Required work:
Take every line from the entries below that includes the word "Nkamenvi" and copy it.

Records for this exercise:
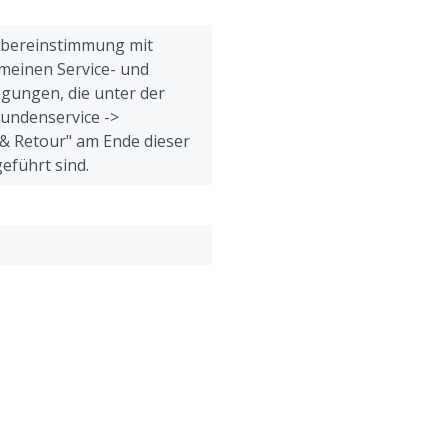
Übereinstimmung mit
meinen Service- und
gungen, die unter der
Kundenservice ->
& Retour" am Ende dieser
eführt sind.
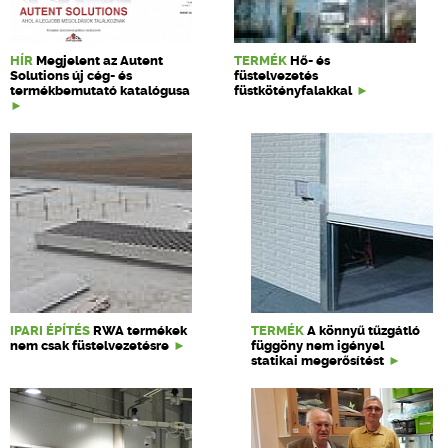
HÍR
Megjelent az Autent
TERMÉK
Hő- és
Solutions új cég- és
füstelvezetés
termékbemutató katalógusa
füstkötényfalakkal
IPARI ÉPÍTÉS
RWA termékek
TERMÉK
A könnyű tűzgátló
nem csak füstelvezetésre
függöny nem igényel
statikai megerősítést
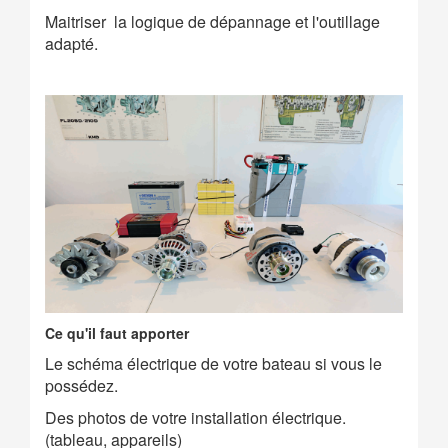
Maitriser la logique de dépannage et l'outillage
adapté.
Ce qu'il faut apporter
Le schéma électrique de votre bateau si vous le
possédez.
Des photos de votre installation électrique.
(tableau, appareils)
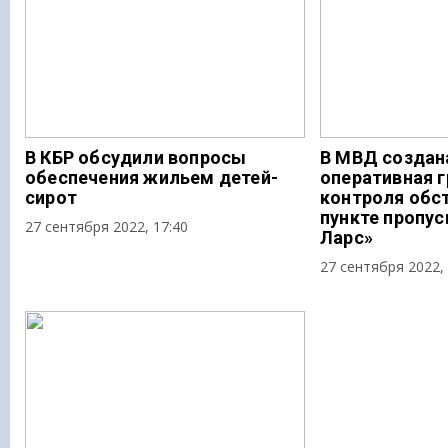
В КБР обсудили вопросы
В МВД создан
обеспечения жильем детей-
оперативная г
сирот
контроля обс
пункте пропус
27 сентября 2022, 17:40
Ларс»
27 сентября 2022, 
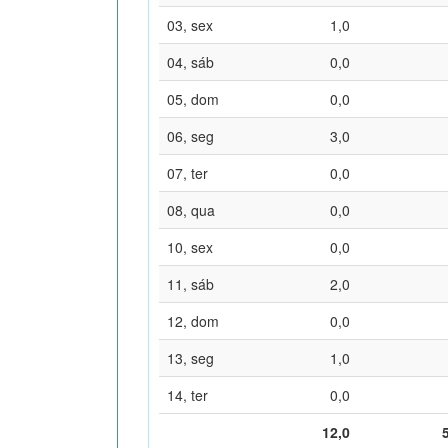
03, sex
1,0
04, sáb
0,0
05, dom
0,0
06, seg
3,0
07, ter
0,0
08, qua
0,0
10, sex
0,0
11, sáb
2,0
12, dom
0,0
13, seg
1,0
14, ter
0,0
12,0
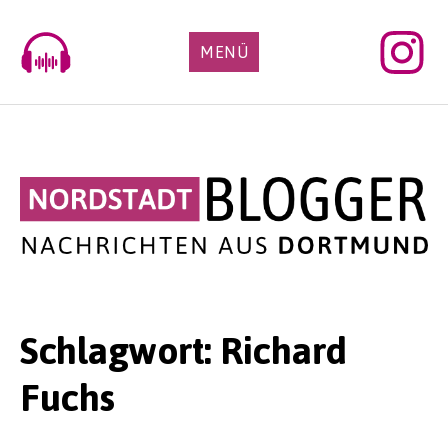
Skip
to
MENÜ
content
Schlagwort:
Richard
Fuchs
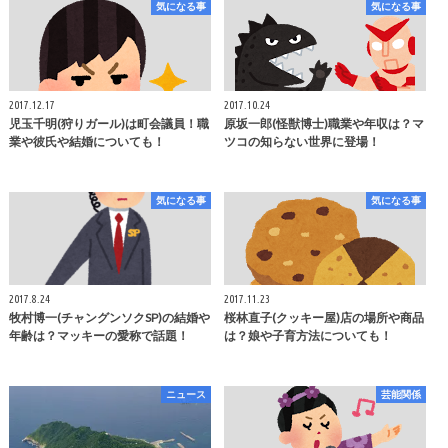
気になる事
気になる事
2017.12.17
2017.10.24
児玉千明(狩りガール)は町会議員！職
原坂一郎(怪獣博士)職業や年収は？マ
業や彼氏や結婚についても！
ツコの知らない世界に登場！
気になる事
気になる事
2017.8.24
2017.11.23
牧村博一(チャングンソクSP)の結婚や
桜林直子(クッキー屋)店の場所や商品
年齢は？マッキーの愛称で話題！
は？娘や子育方法についても！
ニュース
芸能関係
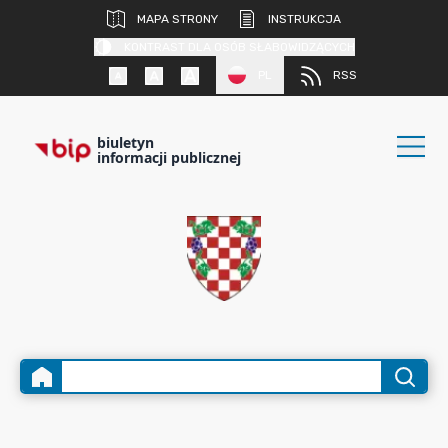
MAPA STRONY
INSTRUKCJA
KONTRAST DLA OSÓB SŁABOWIDZĄCYCH
PL
RSS
biuletyn
informacji publicznej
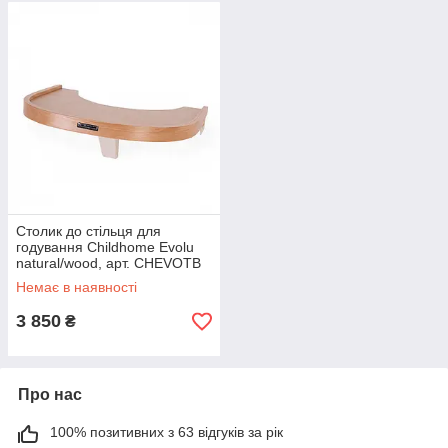
Столик до стільця для
годування Childhome Evolu
natural/wood, арт. CHEVOTB
Немає в наявності
3 850
₴
Про нас
100% позитивних з 63 відгуків за рік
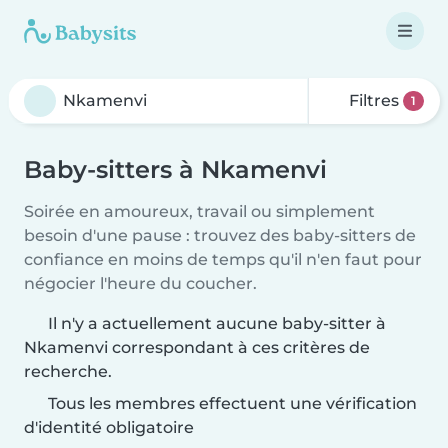
Filtres
1
Baby-sitters à Nkamenvi
Soirée en amoureux, travail ou simplement
besoin d'une pause : trouvez des baby-sitters de
confiance en moins de temps qu'il n'en faut pour
négocier l'heure du coucher.
Il n'y a actuellement aucune baby-sitter à
Nkamenvi correspondant à ces critères de
recherche.
Tous les membres effectuent une vérification
d'identité obligatoire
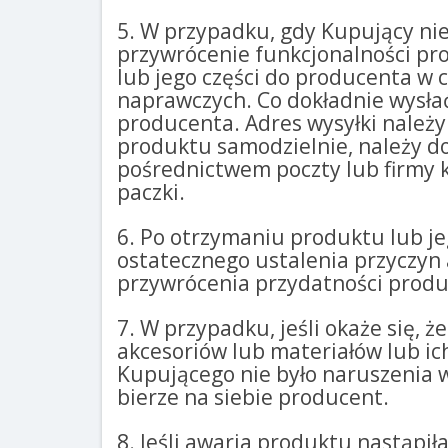
5. W przypadku, gdy Kupujący nie
przywrócenie funkcjonalności pr
lub jego części do producenta w 
naprawczych. Co dokładnie wysłać
producenta. Adres wysyłki należ
produktu samodzielnie, należy do
pośrednictwem poczty lub firmy 
paczki.
6. Po otrzymaniu produktu lub j
ostatecznego ustalenia przyczyn 
przywrócenia przydatności prod
7. W przypadku, jeśli okaże się,
akcesoriów lub materiałów lub ich
Kupującego nie było naruszenia w
bierze na siebie producent.
8. Jeśli awaria produktu nastąpi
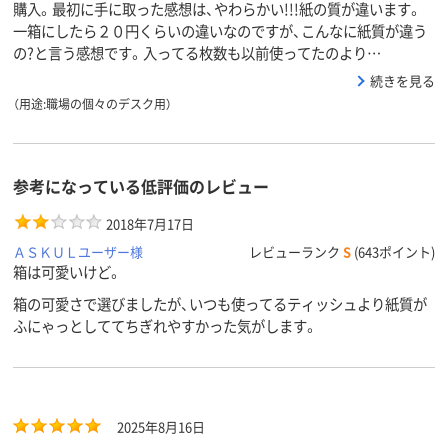
購入。最初に手に取った感想は、やわらかい!!!紙の質が違います。
一箱にしたら２０円くらいの違いなのですが、こんなに紙質が違う
の?と言う感想です。入ってる枚数も以前使ってたのより…
続きを見る
（用途:職場の個々のデスク用）
参考になっている低評価のレビュー
2018年7月17日
ＡＳＫＵＬユーザー様
レビューランク
S
(643ポイント)
箱は可愛いけど。
箱の可愛さで選びましたが、いつも使ってるティッシュより紙質が
ふにゃっとしててちぎれやすかった気がします。
2025年8月16日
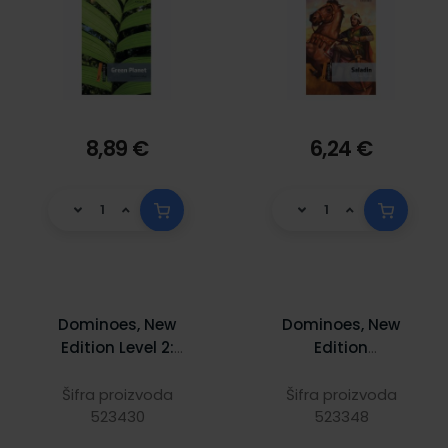
8,89 €
6,24 €
Dominoes, New
Dominoes, New
Edition Level 2:
Edition
Zorro The Curse
Quickstarter Level
Of Capistrano
2: Pebbles on the
Šifra proizvoda
Šifra proizvoda
MultiROM Pack
523430
Beach Pack
523348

Answer space:
Baby-sitters à Nkamenvi
Nkamenvi correspondant à ces critères de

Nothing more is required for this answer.